Yes, it’s already there: It’s called “QNH”. You will find it in the status tab of Mission Planner. It’s a kind of “normalized air pressure” for the actual weather conditions calculated back to mean sea level.
It’s a common to use for synchronizing barometric altimeters in airplanes.
Thanks! I figured I couldn’t be the first person to look for this. But QNH? That never occurred to me.
I just tried it out.
It seemed to work with Plane (4.0.9, it was the first thing I had on hand with a battery).
It didn’t work with Copter. (4.1.3) I kept getting an error that said it couldn’t write to BARO1_GND_PRESS. I tried to change the value manually, and also use the “adjust aircraft baro height” in the CTRL-F menu. All came back with the same error. Does this function only work with Plane or is there some kind of error here?
I’ve been wondering about this for a while, and it was encouraging to see the QNH feature in Mission Planner. However, I tried setting it on an actual Rover running 4.2 and the parameter is read only.

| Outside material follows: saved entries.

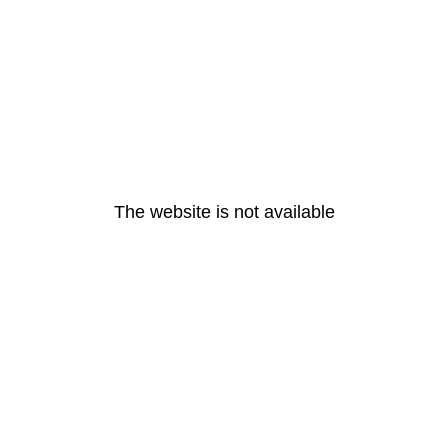
The website is not available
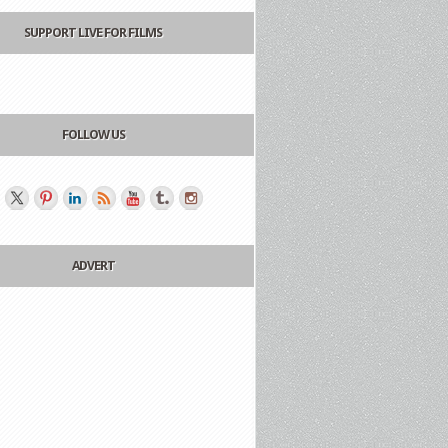
SUPPORT LIVE FOR FILMS
FOLLOW US
ADVERT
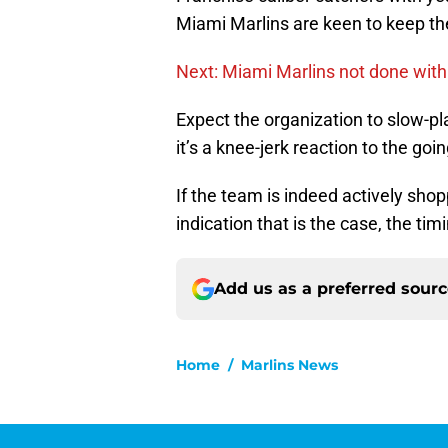
Miami Marlins are keen to keep thei
Next: Miami Marlins not done with
Expect the organization to slow-pl
it’s a knee-jerk reaction to the goi
If the team is indeed actively sho
indication that is the case, the t
Add us as a preferred sour
Home
/
Marlins News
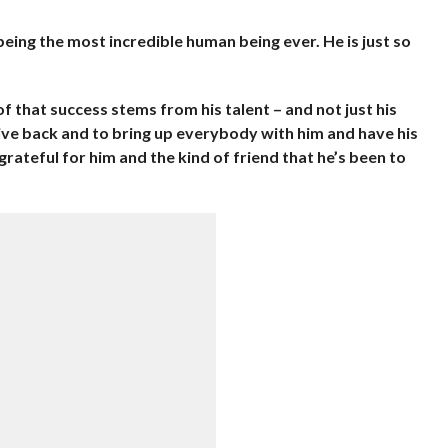
being the most incredible human being ever. He is just so
of that success stems from his talent – and not just his
 give back and to bring up everybody with him and have his
so grateful for him and the kind of friend that he’s been to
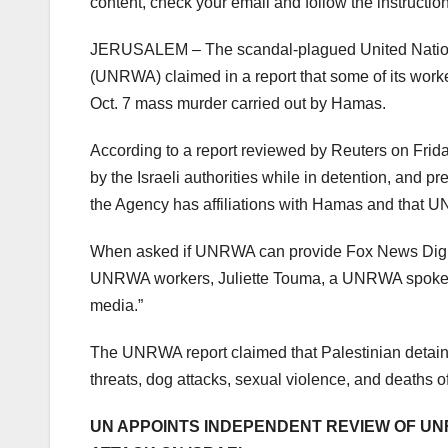
content, check your email and follow the instructio
JERUSALEM – The scandal-plagued United Nations
(UNRWA) claimed in a report that some of its worker
Oct. 7 mass murder carried out by Hamas.
According to a report reviewed by Reuters on Frid
by the Israeli authorities while in detention, and 
the Agency has affiliations with Hamas and that UN
When asked if UNRWA can provide Fox News Digita
UNRWA workers, Juliette Touma, a UNRWA spokesper
media.”
The UNRWA report claimed that Palestinian detaine
threats, dog attacks, sexual violence, and deaths 
UN APPOINTS INDEPENDENT REVIEW OF UN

Since it’s silly to set QNH on a Rover in most cases, I tried Copter and Plane in SITL (both 4.2), and got the same read-only error you experienced.
Also, the units are not standard for aviation. They should at least be hPa, and there should probably be an option for using inHg for operating in US airspace.
Altimeter setting errors are all too often the cause of accidents and incidents. We shouldn’t let ArduPilot’s interface be a possible reason that one of our vehicles causes an airspace violation or worse.
I agree, it would be nice if the units lined up with the local ATIS or METAR, but that’s not a deal breaker for me. Canada also uses inHg for altimeter settings, but being between Europe and the US means converting between French and Freedom units is pretty common. I’ve seen many altimeters that have both windows for the settings.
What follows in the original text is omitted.